Items listed in a dataset
-- -- --
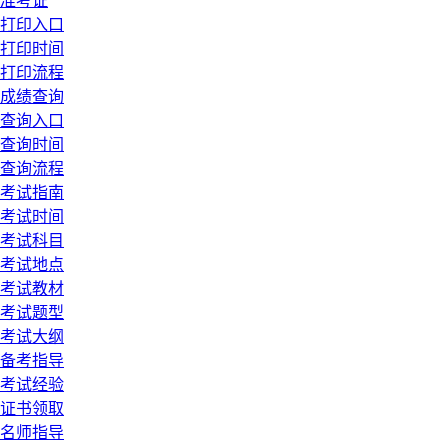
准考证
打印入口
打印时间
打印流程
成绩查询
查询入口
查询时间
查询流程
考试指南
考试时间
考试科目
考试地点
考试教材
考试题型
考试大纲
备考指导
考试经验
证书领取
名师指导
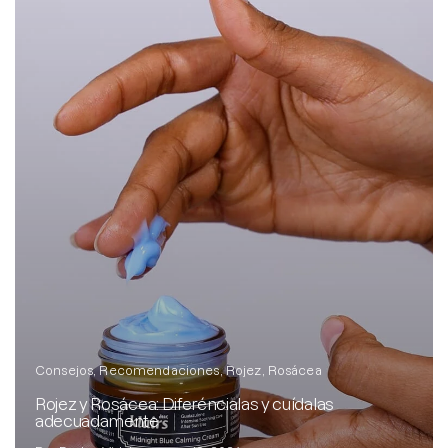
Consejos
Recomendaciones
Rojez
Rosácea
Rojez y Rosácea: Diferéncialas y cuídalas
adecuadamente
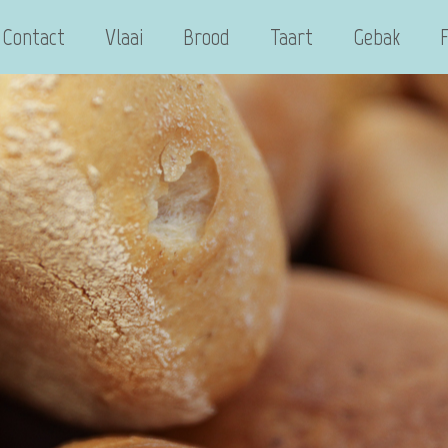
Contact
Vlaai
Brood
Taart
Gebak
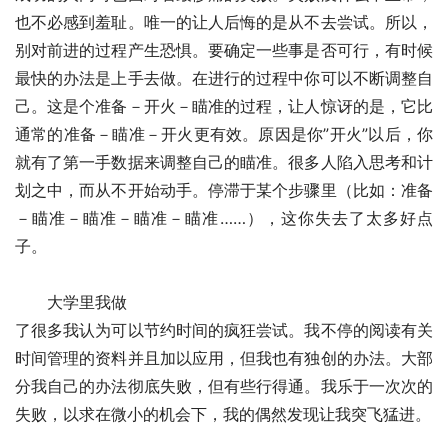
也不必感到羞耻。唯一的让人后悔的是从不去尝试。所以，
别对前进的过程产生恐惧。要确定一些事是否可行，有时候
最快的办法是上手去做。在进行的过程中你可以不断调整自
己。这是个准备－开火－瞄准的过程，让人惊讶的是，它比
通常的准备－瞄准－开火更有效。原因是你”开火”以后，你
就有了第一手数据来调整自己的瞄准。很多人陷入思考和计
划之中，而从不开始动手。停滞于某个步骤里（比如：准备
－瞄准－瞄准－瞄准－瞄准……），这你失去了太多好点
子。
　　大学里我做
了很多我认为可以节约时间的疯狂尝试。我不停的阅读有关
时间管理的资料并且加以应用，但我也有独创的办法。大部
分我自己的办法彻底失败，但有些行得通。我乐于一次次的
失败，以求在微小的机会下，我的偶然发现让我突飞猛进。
-- -- --
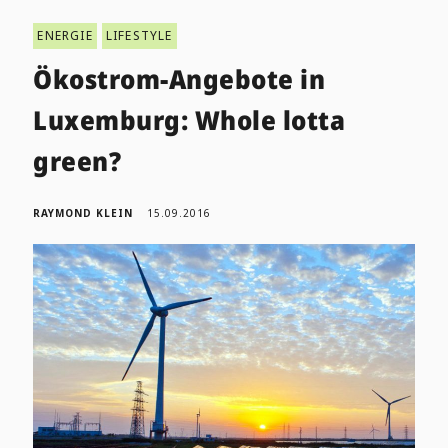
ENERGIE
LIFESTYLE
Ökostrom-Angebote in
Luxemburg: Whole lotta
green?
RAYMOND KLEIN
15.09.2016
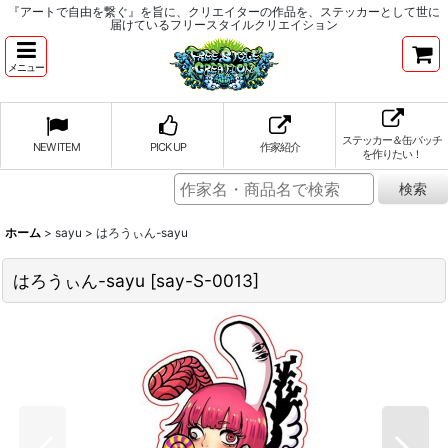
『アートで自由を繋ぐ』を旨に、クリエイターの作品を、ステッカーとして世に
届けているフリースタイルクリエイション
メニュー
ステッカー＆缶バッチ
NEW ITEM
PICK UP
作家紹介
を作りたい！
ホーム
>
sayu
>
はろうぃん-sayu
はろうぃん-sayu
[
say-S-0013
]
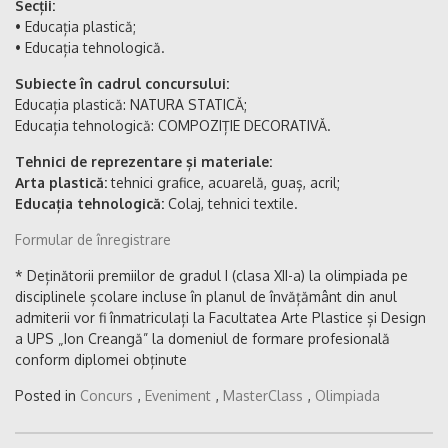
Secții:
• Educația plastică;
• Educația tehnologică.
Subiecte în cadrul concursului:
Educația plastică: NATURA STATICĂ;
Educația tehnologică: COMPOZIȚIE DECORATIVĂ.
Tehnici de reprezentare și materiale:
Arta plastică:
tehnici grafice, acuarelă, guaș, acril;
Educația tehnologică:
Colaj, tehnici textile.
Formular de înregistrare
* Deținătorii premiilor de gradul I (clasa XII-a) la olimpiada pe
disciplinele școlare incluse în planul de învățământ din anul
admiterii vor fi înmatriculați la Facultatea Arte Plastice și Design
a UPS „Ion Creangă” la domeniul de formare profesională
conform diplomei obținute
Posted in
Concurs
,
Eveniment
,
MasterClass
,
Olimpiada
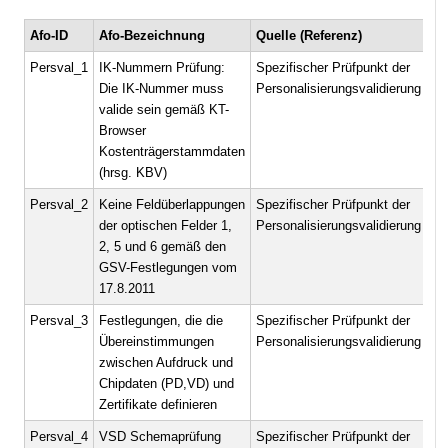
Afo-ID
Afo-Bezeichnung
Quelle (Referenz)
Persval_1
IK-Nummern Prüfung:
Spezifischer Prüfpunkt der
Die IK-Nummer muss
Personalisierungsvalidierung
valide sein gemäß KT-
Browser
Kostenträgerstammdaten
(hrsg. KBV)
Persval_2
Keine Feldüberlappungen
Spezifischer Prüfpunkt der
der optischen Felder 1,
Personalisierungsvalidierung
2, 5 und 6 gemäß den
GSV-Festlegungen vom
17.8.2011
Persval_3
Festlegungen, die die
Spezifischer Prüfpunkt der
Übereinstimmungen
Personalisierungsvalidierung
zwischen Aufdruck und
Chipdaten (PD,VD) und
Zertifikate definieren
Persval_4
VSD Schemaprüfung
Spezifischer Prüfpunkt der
-- -- --
GOAL OF THE EXERCISE
Exactly how many lines in the records above hold the string "Educația"? Reply with that number only.

OUTPUT FOR THIS TASK
5